The Israeli apartheid regime’s incarceration project: For decades, Israel has used the incarceration of hundreds of thousands of Palestinians from all walks of life to undermine and unravel the social and political fabric that binds the Palestinian population.
According to various estimates, since 1967, Israel has imprisoned over 800,000 Palestinian men and women from the West Bank (including East Jerusalem) and the Gaza Strip, which accounts for about 20% of the total population and about 40% of all Palestinian men.
The scale of this incarceration project means there are hardly any Palestinian families without a member who has been through the Israeli prison system.

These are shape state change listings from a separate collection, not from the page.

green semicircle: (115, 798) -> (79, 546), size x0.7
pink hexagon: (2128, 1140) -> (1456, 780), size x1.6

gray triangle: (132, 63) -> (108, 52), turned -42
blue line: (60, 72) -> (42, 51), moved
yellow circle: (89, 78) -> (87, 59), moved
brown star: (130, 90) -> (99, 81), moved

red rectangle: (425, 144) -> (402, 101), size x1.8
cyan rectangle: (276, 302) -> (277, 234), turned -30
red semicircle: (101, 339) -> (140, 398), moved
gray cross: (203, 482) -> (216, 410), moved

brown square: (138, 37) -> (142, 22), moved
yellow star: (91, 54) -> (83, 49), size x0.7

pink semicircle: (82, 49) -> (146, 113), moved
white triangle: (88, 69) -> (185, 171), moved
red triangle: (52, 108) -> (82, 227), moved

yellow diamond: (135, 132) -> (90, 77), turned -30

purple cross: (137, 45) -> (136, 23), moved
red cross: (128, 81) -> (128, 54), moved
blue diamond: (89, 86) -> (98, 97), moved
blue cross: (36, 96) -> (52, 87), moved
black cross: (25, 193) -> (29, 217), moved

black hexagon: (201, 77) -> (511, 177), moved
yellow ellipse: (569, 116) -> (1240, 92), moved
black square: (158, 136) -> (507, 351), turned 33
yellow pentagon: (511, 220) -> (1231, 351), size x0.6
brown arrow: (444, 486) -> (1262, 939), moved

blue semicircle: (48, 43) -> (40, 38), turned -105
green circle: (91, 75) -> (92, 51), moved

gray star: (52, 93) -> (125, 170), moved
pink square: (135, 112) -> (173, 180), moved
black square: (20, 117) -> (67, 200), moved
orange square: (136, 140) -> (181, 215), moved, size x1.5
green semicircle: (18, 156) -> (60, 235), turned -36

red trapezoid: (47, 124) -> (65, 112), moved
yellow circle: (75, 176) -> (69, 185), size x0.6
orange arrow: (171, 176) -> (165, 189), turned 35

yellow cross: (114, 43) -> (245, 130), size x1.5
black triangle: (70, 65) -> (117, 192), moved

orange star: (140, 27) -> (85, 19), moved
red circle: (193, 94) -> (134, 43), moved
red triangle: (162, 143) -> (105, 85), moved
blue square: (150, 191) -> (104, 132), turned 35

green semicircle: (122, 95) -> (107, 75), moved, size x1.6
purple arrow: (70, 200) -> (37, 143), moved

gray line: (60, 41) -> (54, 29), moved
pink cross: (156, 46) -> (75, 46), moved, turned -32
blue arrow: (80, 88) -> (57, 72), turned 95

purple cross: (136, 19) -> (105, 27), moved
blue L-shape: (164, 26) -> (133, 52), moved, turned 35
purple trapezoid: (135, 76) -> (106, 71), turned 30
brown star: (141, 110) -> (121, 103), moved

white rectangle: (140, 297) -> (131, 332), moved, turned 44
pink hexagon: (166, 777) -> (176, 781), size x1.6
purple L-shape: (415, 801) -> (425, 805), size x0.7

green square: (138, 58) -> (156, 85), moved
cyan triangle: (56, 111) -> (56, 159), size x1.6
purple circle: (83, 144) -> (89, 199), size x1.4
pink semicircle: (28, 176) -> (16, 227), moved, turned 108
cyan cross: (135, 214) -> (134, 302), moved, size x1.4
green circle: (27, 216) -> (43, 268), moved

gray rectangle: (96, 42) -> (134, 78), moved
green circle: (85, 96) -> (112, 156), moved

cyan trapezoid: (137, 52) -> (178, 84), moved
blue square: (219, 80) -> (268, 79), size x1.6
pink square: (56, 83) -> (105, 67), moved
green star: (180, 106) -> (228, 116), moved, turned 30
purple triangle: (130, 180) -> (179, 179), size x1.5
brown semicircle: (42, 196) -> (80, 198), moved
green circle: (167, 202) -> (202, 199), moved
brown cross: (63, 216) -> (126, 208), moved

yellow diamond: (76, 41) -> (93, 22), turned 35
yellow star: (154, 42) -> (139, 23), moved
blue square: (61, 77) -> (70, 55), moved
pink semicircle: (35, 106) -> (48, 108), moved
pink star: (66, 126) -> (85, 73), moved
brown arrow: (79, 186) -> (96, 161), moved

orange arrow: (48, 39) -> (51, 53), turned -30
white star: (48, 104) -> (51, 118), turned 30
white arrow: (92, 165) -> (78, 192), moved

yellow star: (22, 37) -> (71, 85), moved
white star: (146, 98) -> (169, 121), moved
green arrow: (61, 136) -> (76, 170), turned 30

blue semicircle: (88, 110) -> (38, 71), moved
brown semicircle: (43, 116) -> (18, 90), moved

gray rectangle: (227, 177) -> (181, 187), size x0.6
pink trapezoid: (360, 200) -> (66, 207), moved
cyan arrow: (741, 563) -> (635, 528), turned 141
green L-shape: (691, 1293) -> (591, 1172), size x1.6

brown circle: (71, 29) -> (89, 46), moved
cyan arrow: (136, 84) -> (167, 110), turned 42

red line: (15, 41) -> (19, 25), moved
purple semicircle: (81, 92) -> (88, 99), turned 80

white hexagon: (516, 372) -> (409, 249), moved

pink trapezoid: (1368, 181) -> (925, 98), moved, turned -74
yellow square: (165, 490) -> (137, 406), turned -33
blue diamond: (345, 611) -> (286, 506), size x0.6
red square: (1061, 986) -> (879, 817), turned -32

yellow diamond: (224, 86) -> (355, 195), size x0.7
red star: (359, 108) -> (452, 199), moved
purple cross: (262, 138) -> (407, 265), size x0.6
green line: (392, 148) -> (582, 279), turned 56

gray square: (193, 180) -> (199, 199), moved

The project is underpinned by the same repressive logic found elsewhere in Israeli apartheid. Here, too, Palestinians are completely dehumanised and treated as a homogenous, faceless mass, stripped of any individual identity. All are deemed ‘human animals’ and ‘terrorists’ simply because they are behind bars, whether their detention was justified or arbitrary, lawful or not.
B’TSelem concludes: ‘We appeal to all nations and to all international institutions and bodies, including the International Criminal Court, to do everything in their power to put an immediate end to the cruelties meted out on Palestinians by Israel’s prison system, and to recognise the Israeli regime operating this system as an apartheid regime that must come to an end.